= Beginning of Section =

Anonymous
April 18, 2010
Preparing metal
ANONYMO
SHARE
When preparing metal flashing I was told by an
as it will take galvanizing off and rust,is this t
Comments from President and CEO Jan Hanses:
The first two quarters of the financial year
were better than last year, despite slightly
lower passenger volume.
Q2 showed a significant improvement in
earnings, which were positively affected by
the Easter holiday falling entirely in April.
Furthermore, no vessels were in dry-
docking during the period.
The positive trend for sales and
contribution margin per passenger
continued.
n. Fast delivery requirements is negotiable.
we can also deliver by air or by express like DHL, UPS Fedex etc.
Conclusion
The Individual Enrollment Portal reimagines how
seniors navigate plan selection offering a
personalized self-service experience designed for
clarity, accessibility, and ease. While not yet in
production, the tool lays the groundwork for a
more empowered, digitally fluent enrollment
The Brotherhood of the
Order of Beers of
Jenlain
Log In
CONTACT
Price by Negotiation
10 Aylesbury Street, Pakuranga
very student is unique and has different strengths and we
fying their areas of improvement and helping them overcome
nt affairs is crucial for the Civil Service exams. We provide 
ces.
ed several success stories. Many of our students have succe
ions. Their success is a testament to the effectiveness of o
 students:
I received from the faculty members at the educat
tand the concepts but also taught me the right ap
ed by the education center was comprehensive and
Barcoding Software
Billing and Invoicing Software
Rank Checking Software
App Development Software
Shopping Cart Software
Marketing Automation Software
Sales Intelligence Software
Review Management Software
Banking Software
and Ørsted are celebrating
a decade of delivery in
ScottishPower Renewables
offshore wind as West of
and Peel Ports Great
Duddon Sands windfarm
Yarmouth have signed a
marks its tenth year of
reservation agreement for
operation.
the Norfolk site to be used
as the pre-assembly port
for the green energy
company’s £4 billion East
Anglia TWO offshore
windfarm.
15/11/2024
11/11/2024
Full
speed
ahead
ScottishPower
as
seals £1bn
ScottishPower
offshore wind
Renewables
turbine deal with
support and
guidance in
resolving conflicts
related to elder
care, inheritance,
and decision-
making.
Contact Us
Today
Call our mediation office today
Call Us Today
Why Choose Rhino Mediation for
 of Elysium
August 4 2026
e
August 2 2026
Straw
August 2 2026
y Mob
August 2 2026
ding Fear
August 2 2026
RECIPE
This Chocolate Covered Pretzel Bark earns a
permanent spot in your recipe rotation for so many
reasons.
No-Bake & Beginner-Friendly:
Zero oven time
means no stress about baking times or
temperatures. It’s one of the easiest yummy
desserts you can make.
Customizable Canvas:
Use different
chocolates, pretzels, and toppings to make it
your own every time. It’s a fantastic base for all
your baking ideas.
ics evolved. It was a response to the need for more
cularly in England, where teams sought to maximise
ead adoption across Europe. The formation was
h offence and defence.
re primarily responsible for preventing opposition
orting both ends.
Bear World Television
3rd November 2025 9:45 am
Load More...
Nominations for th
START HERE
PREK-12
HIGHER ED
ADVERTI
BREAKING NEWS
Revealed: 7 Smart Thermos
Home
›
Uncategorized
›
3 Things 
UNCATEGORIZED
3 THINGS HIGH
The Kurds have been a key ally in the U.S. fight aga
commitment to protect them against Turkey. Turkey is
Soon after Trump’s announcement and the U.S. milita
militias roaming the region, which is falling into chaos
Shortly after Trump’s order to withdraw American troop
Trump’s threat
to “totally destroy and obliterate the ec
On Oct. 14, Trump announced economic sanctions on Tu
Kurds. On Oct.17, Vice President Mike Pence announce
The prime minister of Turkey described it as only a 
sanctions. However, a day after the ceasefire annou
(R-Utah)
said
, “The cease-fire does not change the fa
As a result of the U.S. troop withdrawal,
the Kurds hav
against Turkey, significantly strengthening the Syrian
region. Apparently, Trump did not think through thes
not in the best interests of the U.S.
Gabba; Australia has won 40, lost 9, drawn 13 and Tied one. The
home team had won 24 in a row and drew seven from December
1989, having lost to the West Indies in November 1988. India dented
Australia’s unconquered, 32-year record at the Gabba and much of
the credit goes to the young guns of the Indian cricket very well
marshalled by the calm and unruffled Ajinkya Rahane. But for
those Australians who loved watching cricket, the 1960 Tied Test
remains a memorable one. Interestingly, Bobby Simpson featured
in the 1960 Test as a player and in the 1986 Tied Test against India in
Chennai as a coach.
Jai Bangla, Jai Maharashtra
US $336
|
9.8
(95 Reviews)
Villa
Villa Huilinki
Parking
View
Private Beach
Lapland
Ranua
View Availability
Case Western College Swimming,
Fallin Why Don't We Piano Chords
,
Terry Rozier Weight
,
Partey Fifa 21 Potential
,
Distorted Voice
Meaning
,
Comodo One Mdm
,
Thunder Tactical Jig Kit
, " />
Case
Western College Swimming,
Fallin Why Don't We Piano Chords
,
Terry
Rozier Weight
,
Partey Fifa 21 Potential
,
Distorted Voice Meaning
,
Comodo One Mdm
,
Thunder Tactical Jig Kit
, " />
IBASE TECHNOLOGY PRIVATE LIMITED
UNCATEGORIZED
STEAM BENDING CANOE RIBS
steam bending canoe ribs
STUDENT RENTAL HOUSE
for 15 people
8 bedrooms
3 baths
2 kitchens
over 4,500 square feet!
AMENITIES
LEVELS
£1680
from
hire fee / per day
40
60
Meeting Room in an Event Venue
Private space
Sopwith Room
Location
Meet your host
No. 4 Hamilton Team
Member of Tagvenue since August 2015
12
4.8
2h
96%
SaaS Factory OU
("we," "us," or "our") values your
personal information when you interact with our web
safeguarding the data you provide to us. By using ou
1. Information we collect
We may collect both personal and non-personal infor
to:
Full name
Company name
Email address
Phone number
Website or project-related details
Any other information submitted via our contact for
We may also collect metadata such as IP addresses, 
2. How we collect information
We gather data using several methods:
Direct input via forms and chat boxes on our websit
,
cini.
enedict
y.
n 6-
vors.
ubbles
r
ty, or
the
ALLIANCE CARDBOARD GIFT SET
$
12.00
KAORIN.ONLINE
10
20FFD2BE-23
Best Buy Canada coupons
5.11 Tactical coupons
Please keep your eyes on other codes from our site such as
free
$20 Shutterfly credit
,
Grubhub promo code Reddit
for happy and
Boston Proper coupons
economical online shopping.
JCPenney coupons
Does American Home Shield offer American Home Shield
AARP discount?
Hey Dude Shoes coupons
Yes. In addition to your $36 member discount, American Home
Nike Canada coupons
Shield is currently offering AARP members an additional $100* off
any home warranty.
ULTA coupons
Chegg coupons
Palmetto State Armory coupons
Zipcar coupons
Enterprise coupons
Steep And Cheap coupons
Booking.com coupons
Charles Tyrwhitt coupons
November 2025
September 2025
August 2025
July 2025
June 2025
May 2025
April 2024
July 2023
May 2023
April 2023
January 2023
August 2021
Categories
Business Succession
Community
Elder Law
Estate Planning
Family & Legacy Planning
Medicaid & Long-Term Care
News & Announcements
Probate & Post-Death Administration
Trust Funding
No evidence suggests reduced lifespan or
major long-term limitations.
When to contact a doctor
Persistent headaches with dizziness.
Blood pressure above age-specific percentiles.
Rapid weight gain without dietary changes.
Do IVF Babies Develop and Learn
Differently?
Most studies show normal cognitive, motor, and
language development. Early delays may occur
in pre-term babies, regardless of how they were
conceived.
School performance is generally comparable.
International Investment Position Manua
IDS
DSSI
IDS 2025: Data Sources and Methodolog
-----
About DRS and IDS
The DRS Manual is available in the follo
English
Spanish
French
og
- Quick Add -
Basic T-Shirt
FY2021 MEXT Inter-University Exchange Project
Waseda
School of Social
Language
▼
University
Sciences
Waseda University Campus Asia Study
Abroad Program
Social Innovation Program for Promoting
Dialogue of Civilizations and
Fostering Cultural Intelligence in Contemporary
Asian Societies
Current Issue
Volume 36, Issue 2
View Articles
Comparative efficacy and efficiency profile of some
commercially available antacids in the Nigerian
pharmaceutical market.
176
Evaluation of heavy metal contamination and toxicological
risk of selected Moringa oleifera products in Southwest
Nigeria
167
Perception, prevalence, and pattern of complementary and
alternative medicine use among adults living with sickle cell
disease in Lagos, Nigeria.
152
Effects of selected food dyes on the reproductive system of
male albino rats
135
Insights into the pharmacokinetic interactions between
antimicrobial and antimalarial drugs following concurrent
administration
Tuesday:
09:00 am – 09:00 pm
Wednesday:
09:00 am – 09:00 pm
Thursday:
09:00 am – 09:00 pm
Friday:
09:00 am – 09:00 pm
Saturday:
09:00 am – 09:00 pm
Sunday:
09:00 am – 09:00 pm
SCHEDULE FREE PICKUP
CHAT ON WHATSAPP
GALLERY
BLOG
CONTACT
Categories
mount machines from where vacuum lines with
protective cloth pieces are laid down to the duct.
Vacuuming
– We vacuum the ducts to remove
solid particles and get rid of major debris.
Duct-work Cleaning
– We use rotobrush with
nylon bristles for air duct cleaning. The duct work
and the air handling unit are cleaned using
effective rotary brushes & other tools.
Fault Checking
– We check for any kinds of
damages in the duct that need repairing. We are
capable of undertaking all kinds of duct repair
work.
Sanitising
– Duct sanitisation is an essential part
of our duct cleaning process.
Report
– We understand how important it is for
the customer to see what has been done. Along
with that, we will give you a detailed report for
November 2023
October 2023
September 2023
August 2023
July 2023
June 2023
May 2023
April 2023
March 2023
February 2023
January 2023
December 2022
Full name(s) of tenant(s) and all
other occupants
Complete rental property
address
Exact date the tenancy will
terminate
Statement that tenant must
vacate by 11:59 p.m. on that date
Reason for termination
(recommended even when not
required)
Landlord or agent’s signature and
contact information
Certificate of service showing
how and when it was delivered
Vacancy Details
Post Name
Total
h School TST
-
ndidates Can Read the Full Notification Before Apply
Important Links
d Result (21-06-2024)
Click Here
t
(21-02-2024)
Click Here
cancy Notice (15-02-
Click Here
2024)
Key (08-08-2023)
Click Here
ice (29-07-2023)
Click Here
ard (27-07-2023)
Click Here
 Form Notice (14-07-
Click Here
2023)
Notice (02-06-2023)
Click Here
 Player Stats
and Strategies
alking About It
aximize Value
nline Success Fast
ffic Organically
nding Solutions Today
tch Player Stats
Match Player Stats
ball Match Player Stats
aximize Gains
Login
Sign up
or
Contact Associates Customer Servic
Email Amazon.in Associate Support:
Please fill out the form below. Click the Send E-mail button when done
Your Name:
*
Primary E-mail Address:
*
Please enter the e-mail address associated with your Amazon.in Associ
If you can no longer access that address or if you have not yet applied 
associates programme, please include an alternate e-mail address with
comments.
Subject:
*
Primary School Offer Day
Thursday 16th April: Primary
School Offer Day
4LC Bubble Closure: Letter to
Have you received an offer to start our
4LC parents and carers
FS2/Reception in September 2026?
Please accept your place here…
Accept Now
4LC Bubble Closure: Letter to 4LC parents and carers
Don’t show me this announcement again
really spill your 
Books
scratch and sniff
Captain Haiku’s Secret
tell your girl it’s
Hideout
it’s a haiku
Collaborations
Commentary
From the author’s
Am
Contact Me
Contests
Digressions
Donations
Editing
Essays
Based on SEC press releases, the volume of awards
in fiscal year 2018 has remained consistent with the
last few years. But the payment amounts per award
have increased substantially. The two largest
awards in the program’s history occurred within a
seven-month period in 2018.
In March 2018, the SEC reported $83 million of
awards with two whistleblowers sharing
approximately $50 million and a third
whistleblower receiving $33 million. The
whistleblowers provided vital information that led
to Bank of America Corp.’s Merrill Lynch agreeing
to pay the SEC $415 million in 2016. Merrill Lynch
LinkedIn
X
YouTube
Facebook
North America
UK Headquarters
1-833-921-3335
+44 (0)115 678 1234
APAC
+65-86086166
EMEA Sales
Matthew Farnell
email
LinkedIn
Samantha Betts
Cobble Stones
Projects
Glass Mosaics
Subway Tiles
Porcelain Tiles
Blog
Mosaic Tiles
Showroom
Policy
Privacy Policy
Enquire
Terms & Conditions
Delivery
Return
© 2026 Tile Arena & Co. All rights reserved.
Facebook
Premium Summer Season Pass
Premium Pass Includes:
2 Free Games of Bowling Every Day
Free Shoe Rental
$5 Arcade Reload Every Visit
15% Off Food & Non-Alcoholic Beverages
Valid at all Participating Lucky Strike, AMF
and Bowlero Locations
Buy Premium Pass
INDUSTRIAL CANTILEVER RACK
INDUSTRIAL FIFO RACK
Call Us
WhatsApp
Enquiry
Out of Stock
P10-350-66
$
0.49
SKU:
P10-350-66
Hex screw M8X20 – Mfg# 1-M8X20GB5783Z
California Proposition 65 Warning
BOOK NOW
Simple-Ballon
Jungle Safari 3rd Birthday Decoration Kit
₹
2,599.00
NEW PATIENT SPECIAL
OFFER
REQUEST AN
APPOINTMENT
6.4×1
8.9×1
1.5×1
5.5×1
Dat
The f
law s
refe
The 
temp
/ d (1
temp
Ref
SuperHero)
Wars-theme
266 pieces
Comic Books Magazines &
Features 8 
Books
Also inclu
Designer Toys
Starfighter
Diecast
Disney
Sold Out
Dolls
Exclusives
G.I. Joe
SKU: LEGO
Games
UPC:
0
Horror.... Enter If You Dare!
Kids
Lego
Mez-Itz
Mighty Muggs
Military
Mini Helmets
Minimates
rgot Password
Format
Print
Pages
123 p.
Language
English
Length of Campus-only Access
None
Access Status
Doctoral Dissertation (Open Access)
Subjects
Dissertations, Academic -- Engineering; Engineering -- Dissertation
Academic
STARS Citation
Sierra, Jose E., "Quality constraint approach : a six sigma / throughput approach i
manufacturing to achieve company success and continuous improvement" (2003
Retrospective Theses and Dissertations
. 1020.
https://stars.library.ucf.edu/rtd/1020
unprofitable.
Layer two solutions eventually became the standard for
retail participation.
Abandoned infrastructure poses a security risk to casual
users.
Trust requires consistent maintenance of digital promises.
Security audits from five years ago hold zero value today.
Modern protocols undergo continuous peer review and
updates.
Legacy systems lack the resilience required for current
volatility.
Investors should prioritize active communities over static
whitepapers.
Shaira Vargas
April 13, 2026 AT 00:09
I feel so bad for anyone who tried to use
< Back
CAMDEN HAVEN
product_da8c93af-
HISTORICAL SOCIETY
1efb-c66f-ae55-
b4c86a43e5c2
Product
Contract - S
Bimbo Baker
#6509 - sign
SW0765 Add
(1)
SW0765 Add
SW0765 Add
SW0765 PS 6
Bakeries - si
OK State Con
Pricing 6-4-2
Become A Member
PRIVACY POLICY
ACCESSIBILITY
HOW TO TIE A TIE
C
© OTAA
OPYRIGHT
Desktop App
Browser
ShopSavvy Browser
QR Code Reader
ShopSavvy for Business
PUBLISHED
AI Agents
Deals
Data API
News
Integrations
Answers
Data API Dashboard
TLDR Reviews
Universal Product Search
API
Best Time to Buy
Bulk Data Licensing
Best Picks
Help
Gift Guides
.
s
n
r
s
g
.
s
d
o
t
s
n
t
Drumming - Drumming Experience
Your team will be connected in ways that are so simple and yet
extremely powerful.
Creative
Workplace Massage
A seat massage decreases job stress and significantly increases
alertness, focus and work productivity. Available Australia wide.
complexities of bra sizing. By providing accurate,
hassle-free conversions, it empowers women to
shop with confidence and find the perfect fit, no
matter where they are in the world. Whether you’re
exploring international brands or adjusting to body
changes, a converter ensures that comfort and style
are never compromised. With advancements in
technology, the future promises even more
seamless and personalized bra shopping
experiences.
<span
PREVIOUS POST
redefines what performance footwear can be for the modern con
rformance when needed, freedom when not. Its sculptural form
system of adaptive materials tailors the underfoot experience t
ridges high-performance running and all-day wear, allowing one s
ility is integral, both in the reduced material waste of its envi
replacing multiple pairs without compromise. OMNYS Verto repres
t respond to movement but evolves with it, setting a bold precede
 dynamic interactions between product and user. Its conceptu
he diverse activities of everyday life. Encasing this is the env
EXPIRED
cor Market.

= End of Section =

◆ **Activity**
Across all the records above, count the lines that contain "credit" and reply with only the number.

◆ **Problem solution**
2